The DeepSet Advantage: Why This AI Infrastructure Company Waited 3 Years to Launch Their Commercial Product

When did you know it was the right time to launch your product? For AI infrastructure company DeepSet, the answer wasn’t about market signals or competitive pressures – it was about building deep understanding first. In a recent episode of Category Visionaries, founder Malte Pietsch shared why waiting three years to launch their commercial product became their greatest competitive advantage.

The Early Days: Building Against the Current “Back then when we actually started, no one talked about llms, few talked about nap back then,” Malte recalls of DeepSet’s early days. “And were in this early phase where it was with early signs that it comes easier to use these kind of transformer models.”

Instead of rushing to market with a half-baked product, DeepSet took a different approach. They started with services, using customer projects to develop deep market understanding before committing to product development.

The Strategic Learning Phase “Be close to your customers. So I think for us, this bootstrapping phase was incredibly valuable because we just learned so much about really pain points of these customers in various companies before we had anything,” Malte explains.

This patient approach allowed them to validate their assumptions and refine their product vision through real-world applications. While other companies were racing to launch products, DeepSet was building something potentially more valuable: market understanding.

The Two-Product Strategy After three years of learning, DeepSet emerged with not one but two products: Haystack, their open-source framework, and DeepSet Cloud, their commercial platform. This wasn’t an accident – it was a carefully orchestrated strategy.

“We more or less from day one, then thought, okay, what’s the commercial product like? What’s the business model that can really create here to have a sustainable business?” Malte shares. They studied successful open-source companies like Elastic and Databricks, crafting a strategy that balanced community growth with commercial development.

The Market Timing Advantage Their patient approach proved particularly valuable during the recent AI hype cycle. “Last year, I think that was where a lot of this noise happened, where so much new things became possible.
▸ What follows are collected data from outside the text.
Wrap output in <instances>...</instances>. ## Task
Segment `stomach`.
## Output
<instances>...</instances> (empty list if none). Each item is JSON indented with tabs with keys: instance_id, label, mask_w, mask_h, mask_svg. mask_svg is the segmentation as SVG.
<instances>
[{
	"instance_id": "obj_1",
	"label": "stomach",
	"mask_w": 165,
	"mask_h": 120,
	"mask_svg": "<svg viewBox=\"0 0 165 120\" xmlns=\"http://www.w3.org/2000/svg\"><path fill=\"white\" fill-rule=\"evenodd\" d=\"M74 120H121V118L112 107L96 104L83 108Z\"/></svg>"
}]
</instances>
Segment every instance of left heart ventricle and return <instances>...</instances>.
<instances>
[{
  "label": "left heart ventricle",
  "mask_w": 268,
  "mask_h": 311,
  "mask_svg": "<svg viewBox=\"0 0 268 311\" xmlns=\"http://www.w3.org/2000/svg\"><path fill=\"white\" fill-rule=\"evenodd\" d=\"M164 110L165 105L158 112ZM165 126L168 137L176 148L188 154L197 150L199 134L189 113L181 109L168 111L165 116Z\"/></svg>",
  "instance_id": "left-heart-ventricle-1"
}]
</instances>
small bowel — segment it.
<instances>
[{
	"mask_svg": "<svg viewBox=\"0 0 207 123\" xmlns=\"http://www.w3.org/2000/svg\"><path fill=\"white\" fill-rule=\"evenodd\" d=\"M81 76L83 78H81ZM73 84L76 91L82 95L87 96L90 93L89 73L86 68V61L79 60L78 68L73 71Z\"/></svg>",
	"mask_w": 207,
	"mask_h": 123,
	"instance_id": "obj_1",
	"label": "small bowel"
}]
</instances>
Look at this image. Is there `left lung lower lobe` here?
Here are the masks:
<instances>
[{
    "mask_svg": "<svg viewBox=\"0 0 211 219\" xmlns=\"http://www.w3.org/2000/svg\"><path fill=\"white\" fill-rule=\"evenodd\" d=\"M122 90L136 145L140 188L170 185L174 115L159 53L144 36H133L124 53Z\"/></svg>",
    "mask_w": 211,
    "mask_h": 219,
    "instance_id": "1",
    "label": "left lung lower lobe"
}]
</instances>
So a lot of cool ideas, great ideas, exciting demos,” Malte reflects. “But I think at some point, if you don’t want to become hype and just a bubble, you need to show the value coming out of things.”
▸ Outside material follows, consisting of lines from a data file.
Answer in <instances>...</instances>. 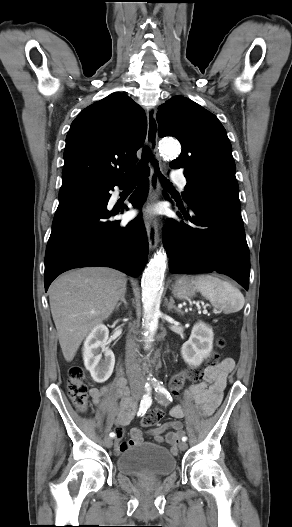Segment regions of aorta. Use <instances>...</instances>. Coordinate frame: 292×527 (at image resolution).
<instances>
[{
	"mask_svg": "<svg viewBox=\"0 0 292 527\" xmlns=\"http://www.w3.org/2000/svg\"><path fill=\"white\" fill-rule=\"evenodd\" d=\"M160 151L165 157L175 158L180 154L181 147L176 140L165 139L160 144ZM165 261L166 255L160 250L150 260L141 280L144 309L143 327L147 339L155 333L158 327L161 287L166 268Z\"/></svg>",
	"mask_w": 292,
	"mask_h": 527,
	"instance_id": "1",
	"label": "aorta"
}]
</instances>
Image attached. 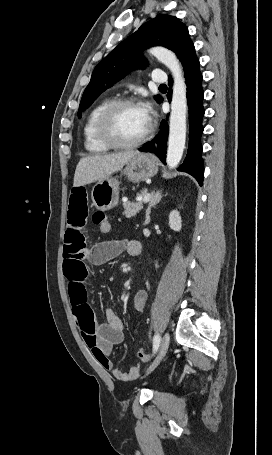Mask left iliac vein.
Wrapping results in <instances>:
<instances>
[{
	"label": "left iliac vein",
	"mask_w": 272,
	"mask_h": 455,
	"mask_svg": "<svg viewBox=\"0 0 272 455\" xmlns=\"http://www.w3.org/2000/svg\"><path fill=\"white\" fill-rule=\"evenodd\" d=\"M169 342H170V336H169L168 333H165L163 338H162V341H161L159 354L157 355V357L154 360V362L148 368L146 374H149L150 372H152L158 366V364L161 362V360L163 359V357L165 356V354H166V352L168 350Z\"/></svg>",
	"instance_id": "1"
}]
</instances>
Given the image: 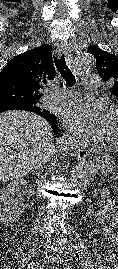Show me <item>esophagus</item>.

The Warning for Technical Founders Malte’s most pointed advice addresses a common pitfall among technical founders: “It’s very risky if you are a tech company, if you build a very deep tech product that you may sometimes focus too long on just the technology because you have this vision, you have this idea, you just need to build it, but then maybe you hit the market too late.”

The Future Vision Today, DeepSet’s patient approach appears prescient. “We are kind of in the middle of a huge industrial transformation where AI gets really embedded into almost every product, every process, and it’s really, I think, becoming this new generation of intelligent applications and processes.”
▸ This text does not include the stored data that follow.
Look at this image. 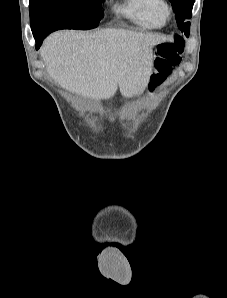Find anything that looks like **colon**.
Listing matches in <instances>:
<instances>
[{
    "mask_svg": "<svg viewBox=\"0 0 227 298\" xmlns=\"http://www.w3.org/2000/svg\"><path fill=\"white\" fill-rule=\"evenodd\" d=\"M184 42L180 36L171 41L161 42L154 50V67L156 74L151 78V89L162 84L171 72V69L181 62Z\"/></svg>",
    "mask_w": 227,
    "mask_h": 298,
    "instance_id": "5ec220e1",
    "label": "colon"
}]
</instances>
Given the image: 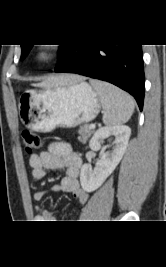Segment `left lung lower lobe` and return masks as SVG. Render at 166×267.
Segmentation results:
<instances>
[{
    "mask_svg": "<svg viewBox=\"0 0 166 267\" xmlns=\"http://www.w3.org/2000/svg\"><path fill=\"white\" fill-rule=\"evenodd\" d=\"M55 72L77 73L110 82L143 108L145 79L141 45L69 44Z\"/></svg>",
    "mask_w": 166,
    "mask_h": 267,
    "instance_id": "1",
    "label": "left lung lower lobe"
}]
</instances>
Their story offers several crucial lessons for deep tech founders:

  1. Market timing isn’t just about being early – it’s about being ready
  2. Customer understanding is more valuable than quick product launches
  3. Services can be a strategic tool for product development, not just revenue
  4. In deep tech, patience in product development can become a competitive advantage

For founders building in emerging technology markets, DeepSet’s journey suggests that sometimes the best way to win isn’t to be first to market – it’s to be first to deep understanding. Their story challenges the conventional wisdom about speed to market, suggesting that in deep tech, patient product development might be the fastest path to sustainable growth.